Shoulders back

As far as I know, nobody has ever commented on the strange shifft in cultural norms around the question of where your shoulders should be – back or forward.

Most people alive today take it for granted that “shoulders back” is good. You don’t get to be a movie star – or even a movie star wannabe – unless you accept this simple truism.

And yet, if you look back into cinematic history – think of Jean Harlow, for example, or Joan Blondell – you find that our great sirens of the silver screen expressed their sexual languor by thrusting their shoulders forward – a display of bad posture that today would be utterly unacceptable.

When I look at a film from, say, 1933, I can intellectually understand that the pretty young woman with the alarmingly curved spine – shoulders thrust so far forward that they enter a room before the rest of her – is supposed to be sexy, carefree, conveying an attitude of “I don’t care – I don’t have to.” It’s basically the equivalent of Wynona Ryder or Natalie Portman deliberately dressing like a ragdoll, and the audience understanding that this nonchalance is really an expression of power, of sexual chic.

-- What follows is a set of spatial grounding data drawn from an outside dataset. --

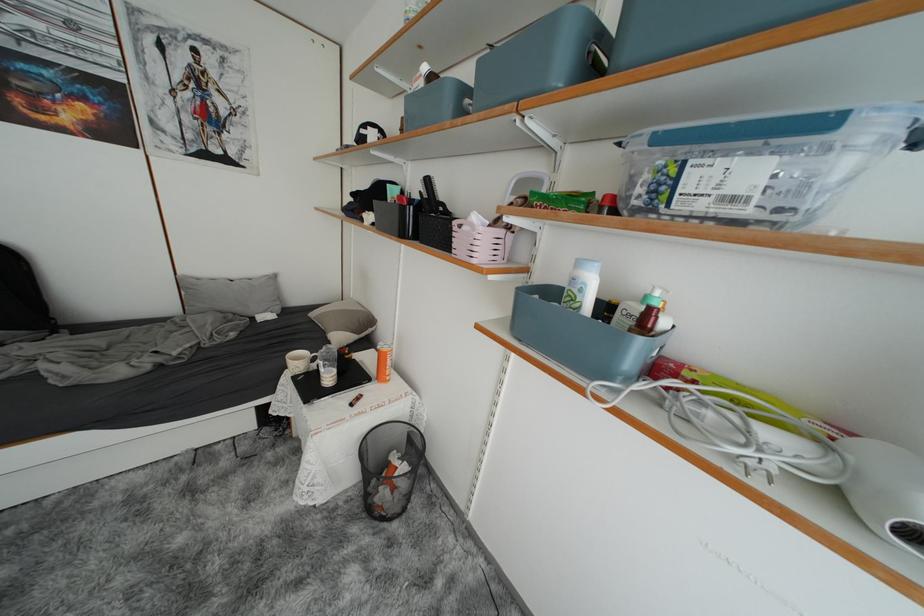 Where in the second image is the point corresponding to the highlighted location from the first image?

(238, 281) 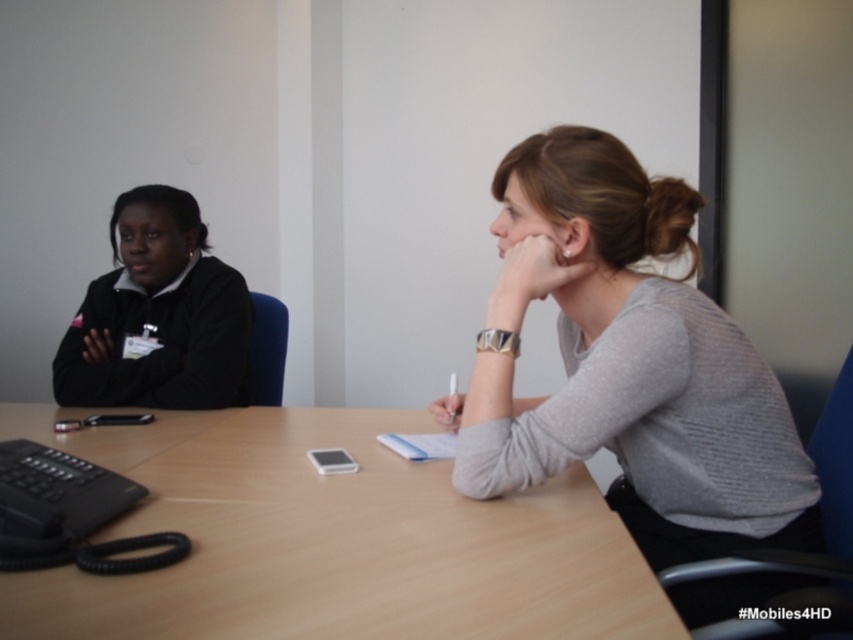 Is light brown wood table at center wider than black matte jacket at left?

Indeed, light brown wood table at center has a greater width compared to black matte jacket at left.

Who is more distant from viewer, (27,636) or (122,353)?

The point (122,353) is more distant.

Is point (206, 436) positioned before point (83, 401)?

Yes, point (206, 436) is in front of point (83, 401).

The image size is (853, 640). I want to click on light brown wood table at center, so click(x=332, y=540).

Does light brown wood table at center have a larger size compared to gray sweater at center?

No.

Does light brown wood table at center have a greater height compared to gray sweater at center?

In fact, light brown wood table at center may be shorter than gray sweater at center.

Who is more distant from viewer, (230,632) or (515,314)?

The point (515,314) is behind.

What are the coordinates of `light brown wood table at center` in the screenshot? It's located at (332, 540).

Does gray sweater at center appear on the right side of black matte jacket at left?

Correct, you'll find gray sweater at center to the right of black matte jacket at left.

Does gray sweater at center appear under black matte jacket at left?

Indeed, gray sweater at center is positioned under black matte jacket at left.

Does point (665, 236) lie behind point (73, 349)?

No, (665, 236) is closer to viewer.

Locate an element on the screen. The width and height of the screenshot is (853, 640). gray sweater at center is located at coordinates (627, 364). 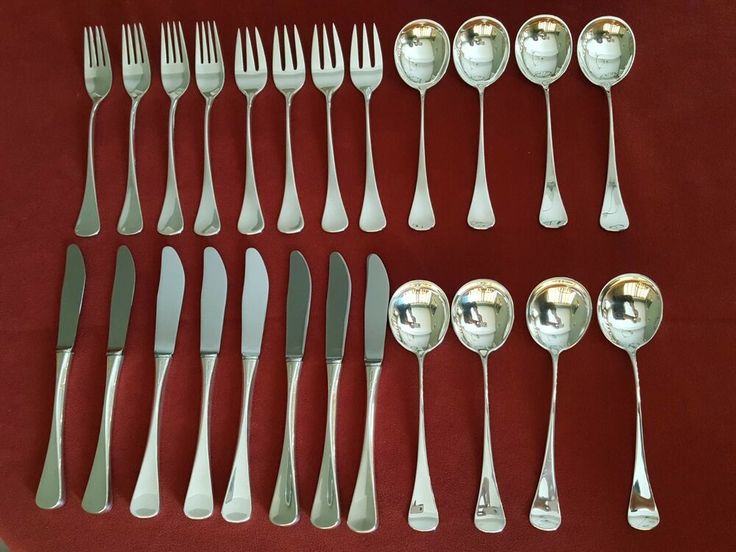 At what (x,y) coordinates should I click in order to perform the action: click on spoon. Please return your answer as a coordinate pair (x, y). Image resolution: width=736 pixels, height=552 pixels. Looking at the image, I should click on (422, 33), (484, 47), (548, 46), (601, 51), (620, 321), (565, 321), (470, 325), (397, 331). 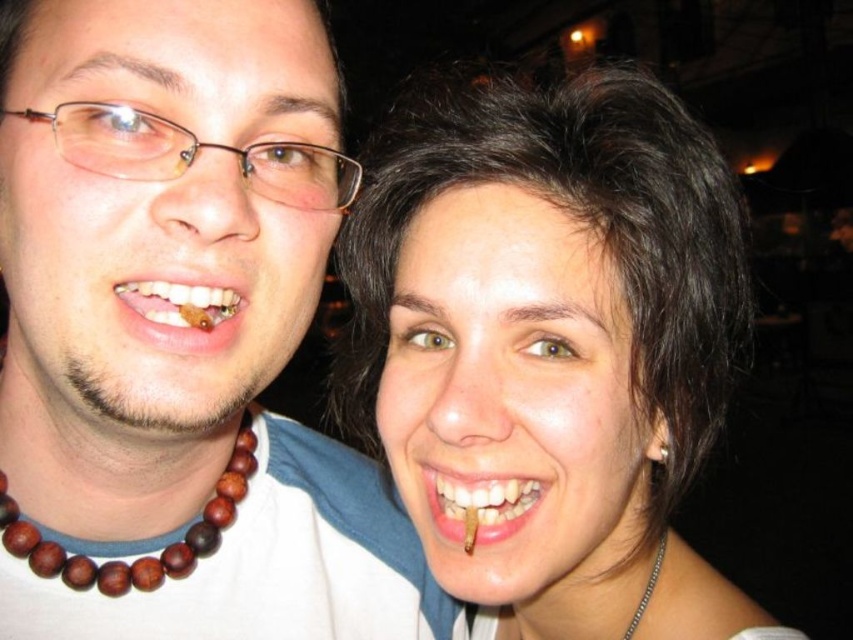 You are a photographer adjusting the lighting in this scene. You notice the brown wooden beads at left and the teeth with brown stain at lower center. Which object should you focus your spotlight on to ensure it stands out more due to its height?

The brown wooden beads at left should be focused on because it is much taller than the teeth with brown stain at lower center. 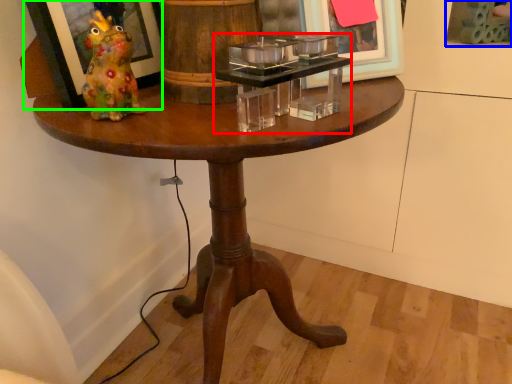 Question: Considering the real-world distances, which object is farthest from candle holder (highlighted by a red box)? picture frame (highlighted by a blue box) or picture frame (highlighted by a green box)?

Choices:
 (A) picture frame
 (B) picture frame

Answer: (A) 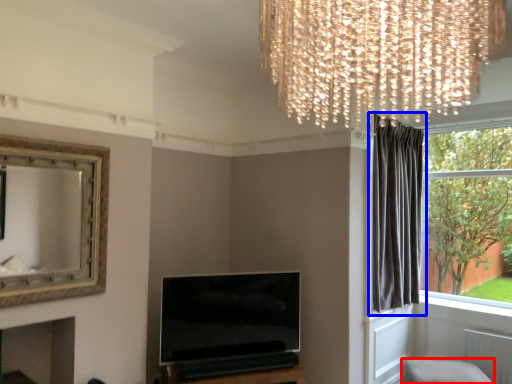 Question: Which of the following is the farthest to the observer, furniture (highlighted by a red box) or curtain (highlighted by a blue box)?

Choices:
 (A) furniture
 (B) curtain

Answer: (B) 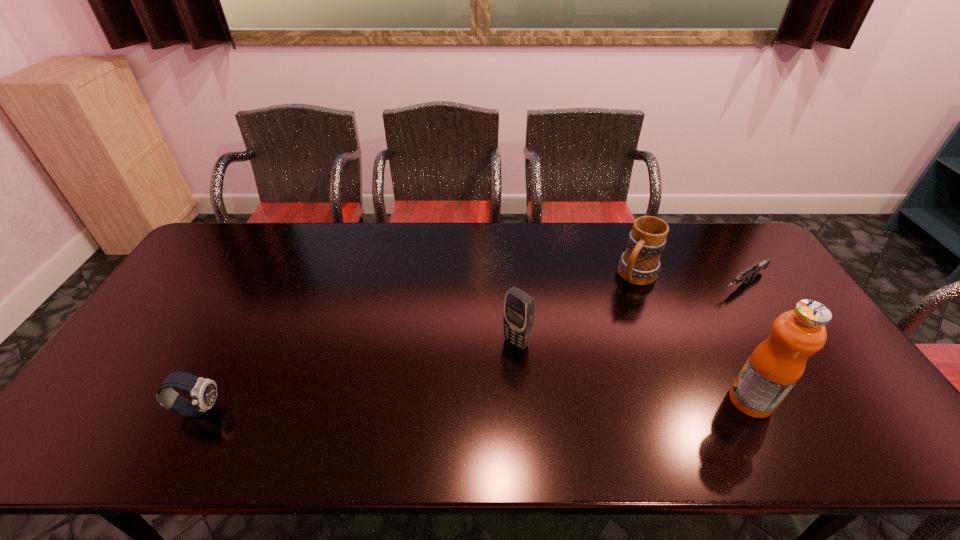 Image resolution: width=960 pixels, height=540 pixels. Identify the location of the closest object to the third nearest object. (640, 264).

Point out which object is positioned as the second nearest to the fourth object from right to left. Please provide its 2D coordinates. Your answer should be formatted as a tuple, i.e. [(x, y)], where the tuple contains the x and y coordinates of a point satisfying the conditions above.

[(774, 367)]

The width and height of the screenshot is (960, 540). I want to click on vacant space that satisfies the following two spatial constraints: 1. on the back side of the cellular telephone; 2. on the left side of the third object from right to left, so click(512, 276). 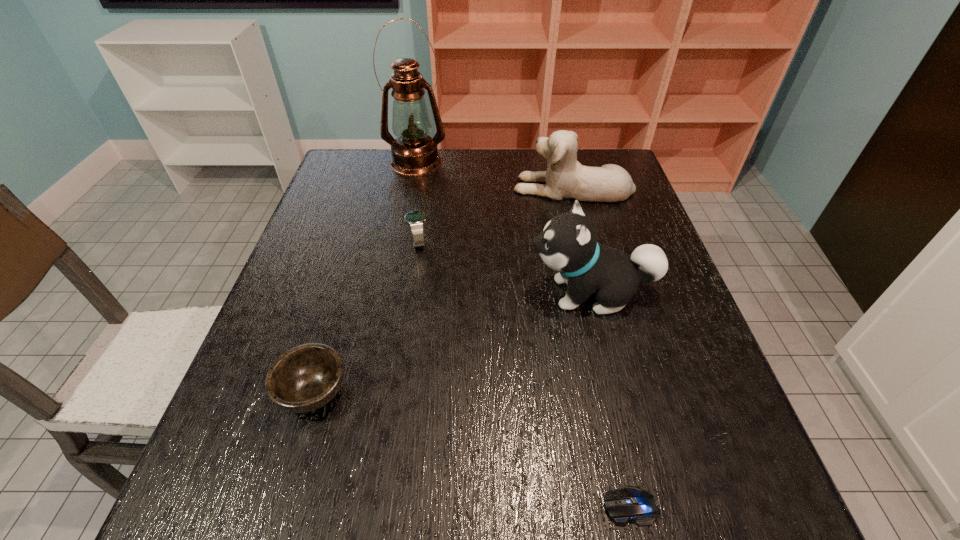 The height and width of the screenshot is (540, 960). I want to click on free space between the fifth tallest object and the tallest object, so click(x=365, y=276).

I want to click on free point between the fifth farthest object and the computer mouse, so click(472, 449).

You are a GUI agent. You are given a task and a screenshot of the screen. Output one action in this format:
    pyautogui.click(x=<x>, y=<y>)
    Task: Click on the free spot between the tallest object and the bowl
    The width and height of the screenshot is (960, 540).
    Given the screenshot: What is the action you would take?
    pyautogui.click(x=365, y=276)

The width and height of the screenshot is (960, 540). I want to click on vacant area between the bowl and the computer mouse, so click(472, 449).

Where is `object that can be found as the closest to the farther puppy`? The width and height of the screenshot is (960, 540). object that can be found as the closest to the farther puppy is located at coordinates (414, 152).

This screenshot has width=960, height=540. Identify the location of object that is the fourth closest one to the oil lamp. (305, 378). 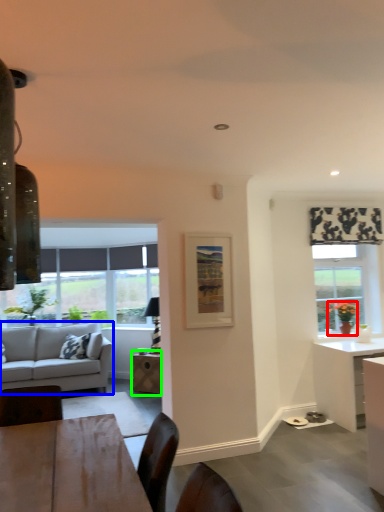 Question: Based on their relative distances, which object is nearer to houseplant (highlighted by a red box)? Choose from studio couch (highlighted by a blue box) and table (highlighted by a green box).

Choices:
 (A) studio couch
 (B) table

Answer: (B) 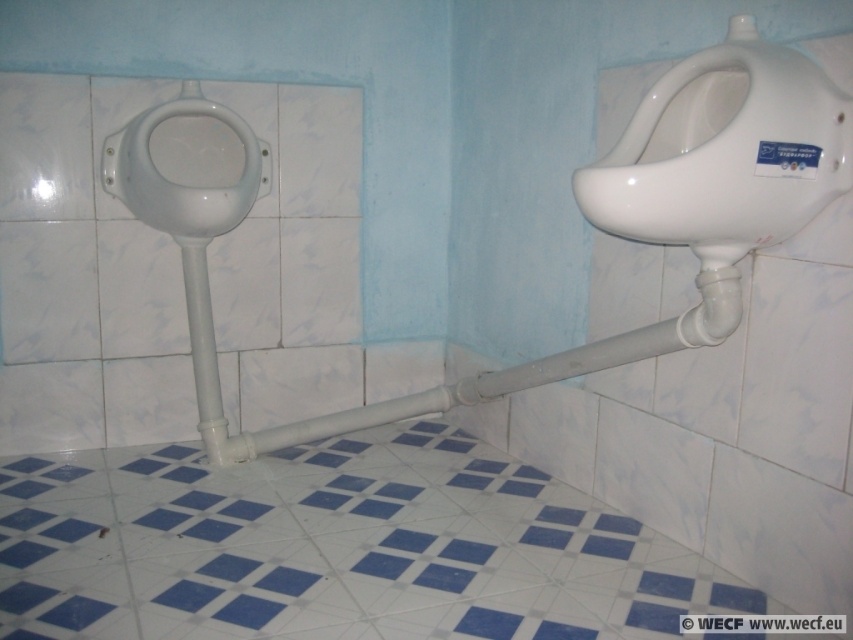 Question: Does white glossy pipe at center lie behind white glossy bidet at left?

Choices:
 (A) yes
 (B) no

Answer: (B)

Question: Which point is closer to the camera?

Choices:
 (A) white glossy pipe at center
 (B) white glossy bidet at left

Answer: (A)

Question: Is white glossy pipe at center smaller than white glossy bidet at left?

Choices:
 (A) yes
 (B) no

Answer: (B)

Question: Does white glossy pipe at center have a lesser width compared to white glossy bidet at left?

Choices:
 (A) no
 (B) yes

Answer: (A)

Question: Which point is farther from the camera taking this photo?

Choices:
 (A) click(213, 396)
 (B) click(102, 161)

Answer: (A)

But intellectual understanding is one thing – visceral response is another. I can see what’s going on, but I’m still thinking “straighten up girl!” As a form of cultural meme, this use of bad posture to convey insoucience just doesn’t work anymore.

One of the interesting things about this is shift in acceptable posture is that it makes it almost impossible for modern actresses to effectively emulate the sirens of the early silver screen. When you see a film that tries to recreate the atmosphere of early Depression era cinema, you always know that you’re not watching the real thing. The film makers might get everything else firht – film stock, lighting, set design, costumes, even the cigarette holder – but you know, deep down, that it’s fake.

And the reason is that no modern American actress will deliberately thrust her shoulders forward, curve her spine, and assume a physical attitude that will come across to her audience as unsexy. She won’t do it, and her director won’t ask her to do it. The whole point of the movie is that we’re supposed to find her sexy. If we don’t, the film won’t sell tickets – and therefore those scenes will not get shot.

And so, there it is. As Mr. Hardy said, you can’t go home again. We move on, and cultures don’t go back. Or at the very least, shoulders don’t.

One thought on “Shoulders back”

  1. Weird — I was just considering this today. As computer folks spend more time on computers their shoulders slump forward and their backs round, and head protrude forward.

    This can be alleviated by rolling the shoulders back, sitting up straight and an ardous yoga practice including back bends. As far as cultural norms involving actors – I don’t know if a rounded back (convex?) has ever been seen as seductive as a concave back – well except in a Halloween cat.